• _Your task_
Write the records out again exactly as they read, dropping any picture they hold.
----- Task inputs -----
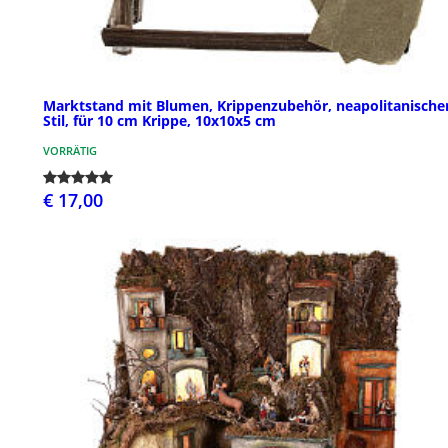
Marktstand mit Blumen, Krippenzubehör, neapolitanische
Stil, für 10 cm Krippe, 10x10x5 cm
VORRÄTIG
€ 17,00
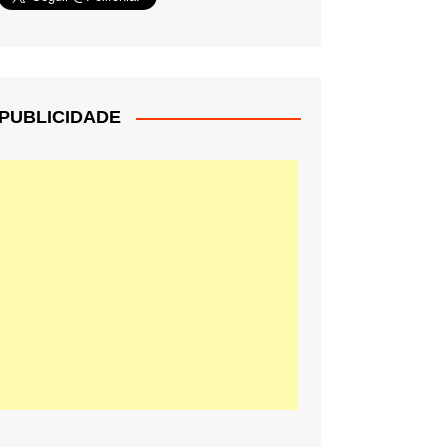
PUBLICIDADE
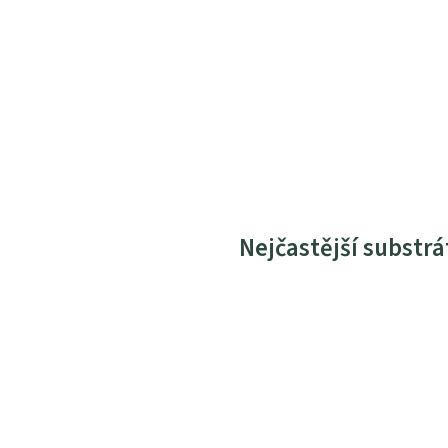
Nejčastější substrá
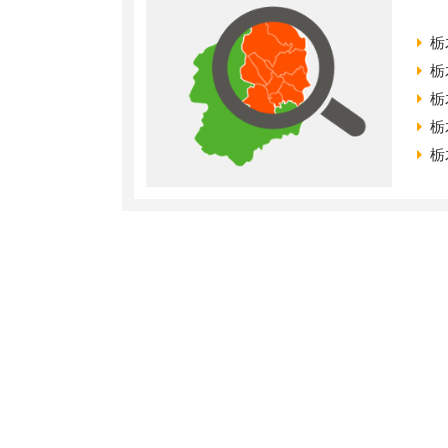
栃
栃
栃
栃
栃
-----
• _Response to this task_
Marktstand mit Blumen, Krippenzubehör, neapolitanische
Stil, für 10 cm Krippe, 10x10x5 cm
VORRÄTIG
€ 17,00
PUBLICIDADE
Nejčastější substrá
栃
栃
栃
栃
栃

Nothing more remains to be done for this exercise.